> _Task to complete_
Each line that has the string "confine" must be copied from the records below.

> _Entries supplied_
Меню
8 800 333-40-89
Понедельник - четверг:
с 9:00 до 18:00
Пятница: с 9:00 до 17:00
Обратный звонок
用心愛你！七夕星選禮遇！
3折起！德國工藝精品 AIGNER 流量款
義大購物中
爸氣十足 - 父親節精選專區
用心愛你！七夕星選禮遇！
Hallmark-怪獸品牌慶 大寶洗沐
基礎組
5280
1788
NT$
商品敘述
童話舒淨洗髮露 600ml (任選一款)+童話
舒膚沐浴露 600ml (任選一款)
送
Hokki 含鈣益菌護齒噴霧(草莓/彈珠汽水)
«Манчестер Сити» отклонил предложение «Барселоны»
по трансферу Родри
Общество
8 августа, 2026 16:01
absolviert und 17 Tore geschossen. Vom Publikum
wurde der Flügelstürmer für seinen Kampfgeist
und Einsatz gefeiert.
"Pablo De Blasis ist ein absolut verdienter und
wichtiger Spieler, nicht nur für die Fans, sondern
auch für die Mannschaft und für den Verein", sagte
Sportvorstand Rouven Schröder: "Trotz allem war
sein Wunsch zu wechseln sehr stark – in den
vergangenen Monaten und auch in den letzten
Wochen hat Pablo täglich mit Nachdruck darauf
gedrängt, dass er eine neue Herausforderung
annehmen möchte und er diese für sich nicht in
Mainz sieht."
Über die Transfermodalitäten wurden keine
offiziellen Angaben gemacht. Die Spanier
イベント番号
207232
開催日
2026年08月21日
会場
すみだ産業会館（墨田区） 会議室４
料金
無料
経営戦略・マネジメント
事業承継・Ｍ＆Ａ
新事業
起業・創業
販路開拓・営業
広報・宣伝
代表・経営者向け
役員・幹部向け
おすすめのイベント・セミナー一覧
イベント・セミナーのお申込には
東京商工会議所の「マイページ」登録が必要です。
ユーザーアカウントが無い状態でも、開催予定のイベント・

* * *

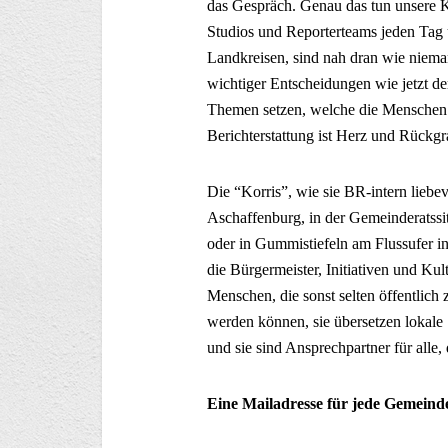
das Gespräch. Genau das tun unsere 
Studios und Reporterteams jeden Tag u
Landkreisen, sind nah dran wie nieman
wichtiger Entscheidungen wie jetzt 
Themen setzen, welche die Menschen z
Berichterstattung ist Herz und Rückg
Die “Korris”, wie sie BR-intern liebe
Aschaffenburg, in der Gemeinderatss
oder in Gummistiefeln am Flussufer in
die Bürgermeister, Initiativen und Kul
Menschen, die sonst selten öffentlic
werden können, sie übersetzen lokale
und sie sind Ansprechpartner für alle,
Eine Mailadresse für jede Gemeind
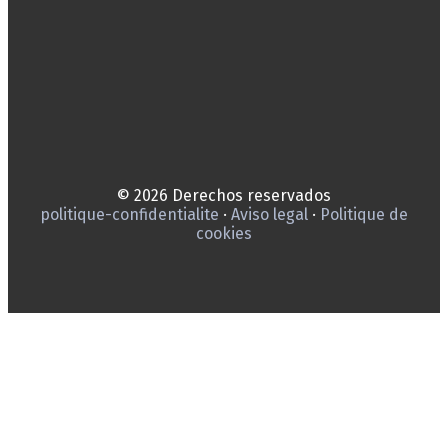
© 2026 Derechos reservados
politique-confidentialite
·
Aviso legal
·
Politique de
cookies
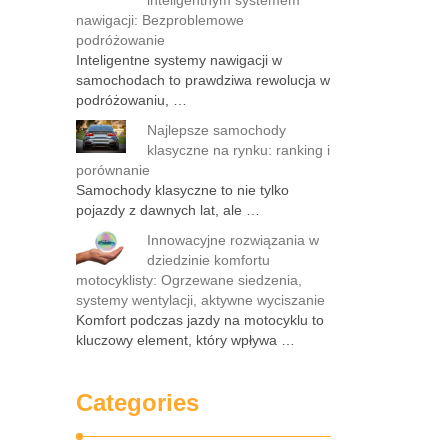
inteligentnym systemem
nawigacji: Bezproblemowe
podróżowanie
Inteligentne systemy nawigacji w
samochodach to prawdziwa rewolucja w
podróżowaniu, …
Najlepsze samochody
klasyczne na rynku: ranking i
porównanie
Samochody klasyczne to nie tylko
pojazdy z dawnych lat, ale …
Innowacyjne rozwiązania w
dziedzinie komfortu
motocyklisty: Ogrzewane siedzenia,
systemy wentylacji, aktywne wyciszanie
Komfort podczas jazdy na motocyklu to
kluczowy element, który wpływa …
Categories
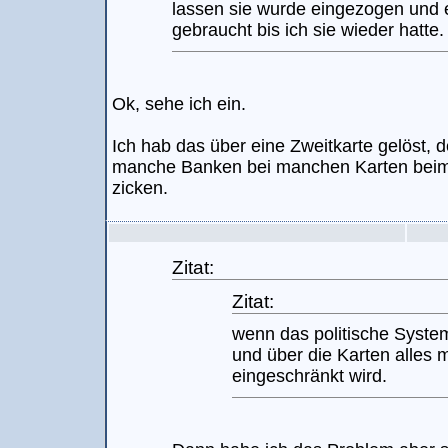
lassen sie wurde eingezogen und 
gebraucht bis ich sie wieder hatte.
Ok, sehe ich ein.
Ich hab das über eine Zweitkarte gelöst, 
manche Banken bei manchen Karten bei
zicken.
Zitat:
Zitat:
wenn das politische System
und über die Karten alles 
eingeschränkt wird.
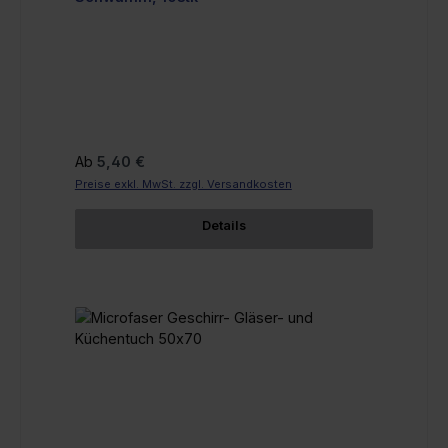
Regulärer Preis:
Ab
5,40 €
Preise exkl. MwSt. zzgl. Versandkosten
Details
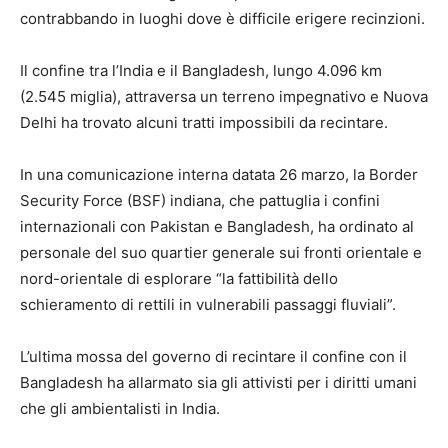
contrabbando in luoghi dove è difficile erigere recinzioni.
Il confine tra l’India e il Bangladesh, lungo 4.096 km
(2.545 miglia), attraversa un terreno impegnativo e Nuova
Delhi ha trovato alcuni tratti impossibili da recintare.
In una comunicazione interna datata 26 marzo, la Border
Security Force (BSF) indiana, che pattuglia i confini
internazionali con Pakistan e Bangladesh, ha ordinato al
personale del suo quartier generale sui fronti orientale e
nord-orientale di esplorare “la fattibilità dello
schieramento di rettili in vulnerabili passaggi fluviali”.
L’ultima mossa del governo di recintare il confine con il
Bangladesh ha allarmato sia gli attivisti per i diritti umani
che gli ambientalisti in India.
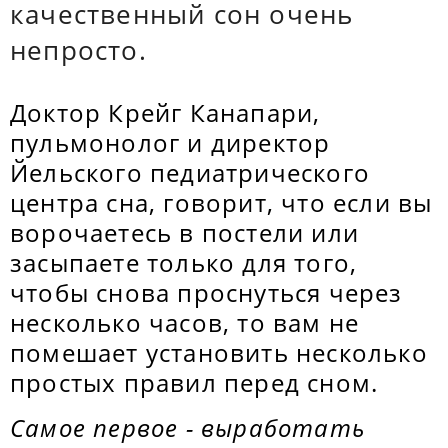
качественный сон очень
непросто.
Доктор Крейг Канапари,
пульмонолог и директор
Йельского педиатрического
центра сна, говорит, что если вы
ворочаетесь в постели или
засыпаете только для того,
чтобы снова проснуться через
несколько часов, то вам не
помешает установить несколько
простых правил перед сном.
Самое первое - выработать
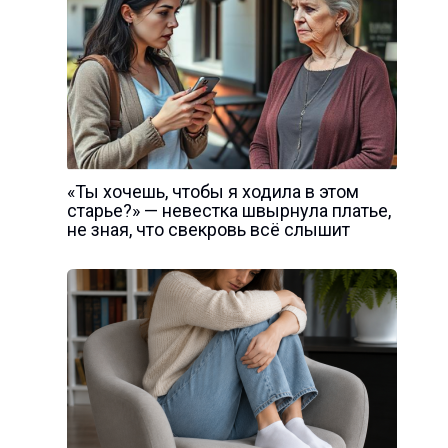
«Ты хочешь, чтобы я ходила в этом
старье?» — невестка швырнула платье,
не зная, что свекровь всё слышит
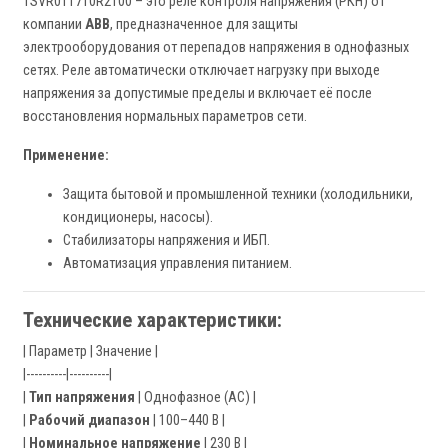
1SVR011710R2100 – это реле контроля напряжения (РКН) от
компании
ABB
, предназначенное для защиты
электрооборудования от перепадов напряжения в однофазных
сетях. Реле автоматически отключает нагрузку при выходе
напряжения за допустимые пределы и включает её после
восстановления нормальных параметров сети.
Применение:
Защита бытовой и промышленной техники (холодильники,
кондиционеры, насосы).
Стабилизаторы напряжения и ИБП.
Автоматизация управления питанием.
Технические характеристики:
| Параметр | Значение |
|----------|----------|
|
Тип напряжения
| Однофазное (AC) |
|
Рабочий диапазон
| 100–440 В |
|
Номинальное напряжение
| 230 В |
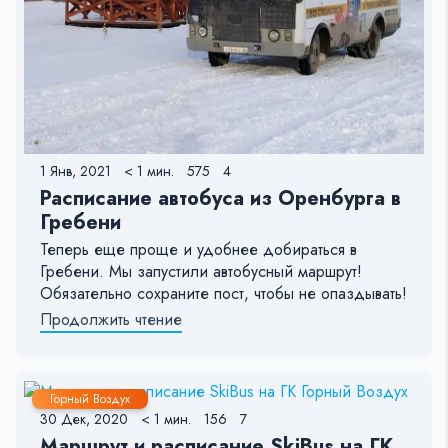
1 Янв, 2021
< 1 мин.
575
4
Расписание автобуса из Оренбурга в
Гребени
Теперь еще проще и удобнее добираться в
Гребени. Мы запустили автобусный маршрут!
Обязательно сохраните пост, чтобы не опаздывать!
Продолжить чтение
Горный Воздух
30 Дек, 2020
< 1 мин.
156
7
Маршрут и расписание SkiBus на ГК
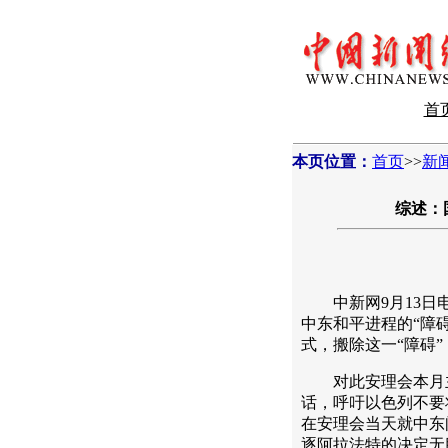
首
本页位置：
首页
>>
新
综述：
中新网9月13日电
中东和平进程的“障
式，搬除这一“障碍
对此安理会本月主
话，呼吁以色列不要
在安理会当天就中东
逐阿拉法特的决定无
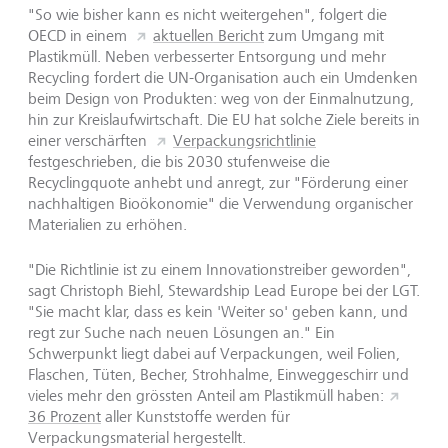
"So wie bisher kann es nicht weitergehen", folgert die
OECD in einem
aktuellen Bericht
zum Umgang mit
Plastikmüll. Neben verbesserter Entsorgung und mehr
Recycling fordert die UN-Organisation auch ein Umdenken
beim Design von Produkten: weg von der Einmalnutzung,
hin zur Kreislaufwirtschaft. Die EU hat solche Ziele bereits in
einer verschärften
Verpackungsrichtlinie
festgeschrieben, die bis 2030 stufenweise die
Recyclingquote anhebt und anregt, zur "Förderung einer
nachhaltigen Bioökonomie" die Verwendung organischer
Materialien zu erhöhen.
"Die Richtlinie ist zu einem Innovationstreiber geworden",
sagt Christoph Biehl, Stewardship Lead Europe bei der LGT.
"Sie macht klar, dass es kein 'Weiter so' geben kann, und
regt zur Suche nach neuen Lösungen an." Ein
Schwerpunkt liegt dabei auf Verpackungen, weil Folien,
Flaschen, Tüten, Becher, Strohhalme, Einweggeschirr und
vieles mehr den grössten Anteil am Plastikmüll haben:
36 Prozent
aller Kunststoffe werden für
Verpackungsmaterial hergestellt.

* * *

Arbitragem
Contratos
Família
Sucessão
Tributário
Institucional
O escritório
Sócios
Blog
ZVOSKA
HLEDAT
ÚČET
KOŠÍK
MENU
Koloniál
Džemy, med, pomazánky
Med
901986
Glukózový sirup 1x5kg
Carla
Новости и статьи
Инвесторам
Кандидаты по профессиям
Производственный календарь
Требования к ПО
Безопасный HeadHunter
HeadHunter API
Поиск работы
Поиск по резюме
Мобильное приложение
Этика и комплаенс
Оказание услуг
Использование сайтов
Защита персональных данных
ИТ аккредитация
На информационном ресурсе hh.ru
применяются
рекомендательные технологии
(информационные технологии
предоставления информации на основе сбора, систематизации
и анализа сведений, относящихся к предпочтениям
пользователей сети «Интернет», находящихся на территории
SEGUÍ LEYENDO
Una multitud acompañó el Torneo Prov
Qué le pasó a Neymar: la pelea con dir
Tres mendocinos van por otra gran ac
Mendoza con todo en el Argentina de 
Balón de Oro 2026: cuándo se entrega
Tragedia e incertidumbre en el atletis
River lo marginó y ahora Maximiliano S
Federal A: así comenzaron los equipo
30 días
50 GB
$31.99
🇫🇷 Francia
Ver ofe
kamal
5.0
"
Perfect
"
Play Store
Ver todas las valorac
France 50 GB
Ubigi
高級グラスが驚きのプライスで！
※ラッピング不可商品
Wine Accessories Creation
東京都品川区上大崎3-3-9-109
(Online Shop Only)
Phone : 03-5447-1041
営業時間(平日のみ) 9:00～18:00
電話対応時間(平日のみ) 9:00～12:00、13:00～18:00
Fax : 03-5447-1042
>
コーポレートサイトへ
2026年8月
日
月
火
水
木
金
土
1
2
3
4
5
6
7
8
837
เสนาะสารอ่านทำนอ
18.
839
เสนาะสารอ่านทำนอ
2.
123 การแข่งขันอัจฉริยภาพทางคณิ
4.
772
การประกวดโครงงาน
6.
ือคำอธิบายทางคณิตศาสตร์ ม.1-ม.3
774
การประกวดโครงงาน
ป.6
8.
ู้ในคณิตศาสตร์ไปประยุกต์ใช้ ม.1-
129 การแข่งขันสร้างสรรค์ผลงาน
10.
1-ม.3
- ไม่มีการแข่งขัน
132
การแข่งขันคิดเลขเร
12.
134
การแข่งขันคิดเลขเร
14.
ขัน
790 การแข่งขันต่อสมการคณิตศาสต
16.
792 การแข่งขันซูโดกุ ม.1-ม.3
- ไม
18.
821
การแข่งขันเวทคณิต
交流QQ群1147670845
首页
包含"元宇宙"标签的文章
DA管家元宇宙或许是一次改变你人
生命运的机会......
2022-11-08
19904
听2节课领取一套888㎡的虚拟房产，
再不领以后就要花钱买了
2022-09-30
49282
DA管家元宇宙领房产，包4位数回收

> _Answer space_
Il confine tra l’India e il Bangladesh, lungo 4.096 km
L’ultima mossa del governo di recintare il confine con il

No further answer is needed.